First, we need data from the real world. In this case, it’s the 2011 German microcensus data, which, with over 35 million points and several dozen characteristics, can definitely be called Big Data.

Download the data:

# (https://www.zensus2011.de/EN/Service/Contact/contact_node.html)
wget https://www.zensus2011.de/SharedDocs/Downloads/DE/Pressemitteilung/DemografischeGrunddaten/csv_Bevoelkerung_100m_Gitter.zip?__blob=publicationFile&v=3

The presentation of a real example has some interesting aspects:

We also need to download the metadata description file from the website mentioned above to get information about projection, data concepts, etc.

 # we need some additional packages
 require(link2GI)
 require(curl)

# first of all we create  a project folder structure 
  dirs = link2GI::createFolders(root_folder = paste0(tempdir(),"/link2GI_examples"), 
                                  folders =  c("run/"))

# set runtime directory
  setwd(dirs$path_run)

# get some typical authority generated data 
  url<-"https://www.zensus2011.de/SharedDocs/Downloads/DE/Pressemitteilung/DemografischeGrunddaten/csv_Bevoelkerung_100m_Gitter.zip;jsessionid=294313DDBB57914D6636DE373897A3F2.2_cid389?__blob=publicationFile&v=3"
 res <- curl::curl_download(url, paste0(path_run,"testdata.zip"))

# unzip it
 unzip(res,files = grep(".csv", unzip(res,list = TRUE)$Name,value = TRUE),
       junkpaths = TRUE, overwrite = TRUE)
fn <- list.files(pattern = "[.]csv$", path = getwd(), full.names = TRUE)

Preprocessing the data

After downloading the data, we will use it for some demonstration stuff. If you have a look, the data is nothing but x,y,z with some projection information assumed.
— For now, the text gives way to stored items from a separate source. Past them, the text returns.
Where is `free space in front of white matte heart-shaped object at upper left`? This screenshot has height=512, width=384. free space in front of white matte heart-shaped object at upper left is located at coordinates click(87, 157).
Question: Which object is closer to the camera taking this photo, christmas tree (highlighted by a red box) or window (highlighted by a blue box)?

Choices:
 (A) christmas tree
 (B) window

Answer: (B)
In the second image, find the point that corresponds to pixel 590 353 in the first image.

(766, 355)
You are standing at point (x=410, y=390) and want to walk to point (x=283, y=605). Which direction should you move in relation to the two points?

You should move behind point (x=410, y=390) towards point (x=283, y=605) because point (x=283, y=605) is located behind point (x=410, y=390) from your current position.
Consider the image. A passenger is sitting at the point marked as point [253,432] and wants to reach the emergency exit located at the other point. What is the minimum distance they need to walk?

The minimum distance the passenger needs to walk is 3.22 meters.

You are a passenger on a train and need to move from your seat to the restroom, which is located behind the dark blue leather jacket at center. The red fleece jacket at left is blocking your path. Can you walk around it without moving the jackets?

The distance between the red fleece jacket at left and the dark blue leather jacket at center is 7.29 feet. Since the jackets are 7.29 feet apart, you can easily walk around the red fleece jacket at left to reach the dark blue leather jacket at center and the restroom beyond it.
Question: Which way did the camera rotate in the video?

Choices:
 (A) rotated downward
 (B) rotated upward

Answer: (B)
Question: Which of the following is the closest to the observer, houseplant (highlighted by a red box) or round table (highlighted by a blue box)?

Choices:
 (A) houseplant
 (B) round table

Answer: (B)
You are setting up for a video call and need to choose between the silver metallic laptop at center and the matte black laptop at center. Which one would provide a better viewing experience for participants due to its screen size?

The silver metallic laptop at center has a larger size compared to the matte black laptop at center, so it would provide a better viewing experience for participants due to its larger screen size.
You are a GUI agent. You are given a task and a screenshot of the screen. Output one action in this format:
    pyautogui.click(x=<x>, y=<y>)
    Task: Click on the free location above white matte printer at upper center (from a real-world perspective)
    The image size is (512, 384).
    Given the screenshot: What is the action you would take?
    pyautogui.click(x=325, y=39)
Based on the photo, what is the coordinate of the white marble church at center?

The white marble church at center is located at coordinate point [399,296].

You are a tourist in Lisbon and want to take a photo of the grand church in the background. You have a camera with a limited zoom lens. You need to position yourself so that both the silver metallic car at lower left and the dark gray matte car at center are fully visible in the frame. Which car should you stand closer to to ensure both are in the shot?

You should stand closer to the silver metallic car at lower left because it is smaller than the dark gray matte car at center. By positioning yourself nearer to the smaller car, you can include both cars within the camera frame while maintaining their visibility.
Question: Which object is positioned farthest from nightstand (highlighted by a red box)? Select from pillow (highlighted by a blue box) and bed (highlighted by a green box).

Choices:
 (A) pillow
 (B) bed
# fast read with data.table 
 xyz <- data.table::fread(paste0(path_run,"/Zensus_Bevoelkerung_100m-Gitter.csv"))

 head(xyz)

We can easily rasterize this data because it is intentionally gridded data. that means we have a value in at a grid size of 100 by 100 meters.

 require(RColorBrewer)
 require(terra)
 require(mapview)


# clean dataframe
 xyz <- xyz[,-1]

# rasterize it according to the projection 
  r <- terra::rast(xyz, type="xyz")
 terra::crs(r) <- 3035

# map it
 p <- colorRampPalette(brewer.pal(8, "Reds"))
 # aet resolution to 1 sqkm
 mapview::mapviewOptions(mapview.maxpixels = r@ncols*r@nrows/10)
 mapview::mapview(r, col.regions = p, 
                  at = c(-1,10,25,50,100,500,1000,2500), 
                  legend = TRUE)

Setting up a GRASS project

Nothing new so far. Now we create a new but permanent GRASS gisbase using the spatial parameters from the raster object. As you know, the linkGRASS function performs a full search for one or more existing GRASS installations. If a valid GRASS installation exists, all parameters are set and the rgrass package is linked.

Due to the fact that gisdbase_exist is set to FALSE by default, it will create a new structure according to the R object.

require(link2GI)
# initialize GRASS and set up a permanent structure  
link2GI::linkGRASS(x = r, 
                    gisdbase = paste0(tempdir(),"/link2GI_examples"),
                    location = "microzensus2011")   

Finally, we can import the data into the GRASS gisdbase using the functionality of the rgass package.

First we need to convert the raster/terra object into a GeoTIFF file. Any GDAL format is possible, but GeoTIFF is very common and stable.

require(link2GI)
require(raster)
require(rgrass)

# write it to geotiff
  terra::writeRaster(r, paste0(path_run,"/Zensus_Bevoelkerung_100m-Gitter.tif"), 
       x               overwrite = TRUE)

# import raster to GRASS
rgrass::execGRASS('r.external',
                   flags=c('o',"overwrite","quiet"),
                   input=paste0(path_run,"/Zensus_Bevoelkerung_100m-Gitter.tif"),
                   output="Zensus_Bevoelkerung_100m_Gitter",
                   band=1)

# check imported data set
rgrass::execGRASS('r.info',
                   map = "Zensus_Bevoelkerung_100m_Gitter") 

Let’s do now the same import as a vector data set. First we create a sf object.

 xyz_sf = st_as_sf(xyz,
                    coords = c("x_mp_100m", "y_mp_100m"),
                    crs = 3035,
                    agr = "constant")

#map points
 sf::plot_sf(xyz_sf)

The GRASS gisdbase already exists. So we pass linkGRASS the argument gisdbase_exist=TRUE and import the xyz data as generic GRASS vector points. Note that this will take some time.

 require(sf)
 require(sp)
 require(link2GI)
 
  sf2gvec(x =  xyz_sf,
           obj_name = "Zensus_Bevoelkerung_100m_",
           gisdbase = paste0(tempdir(),"/link2GI_examples"),
           location = "microzensus2011",
           gisdbase_exist = TRUE
          
           )
 
# check imported data set
rgrass::execGRASS('v.info', map = "Zensus_Bevoelkerung_100m_")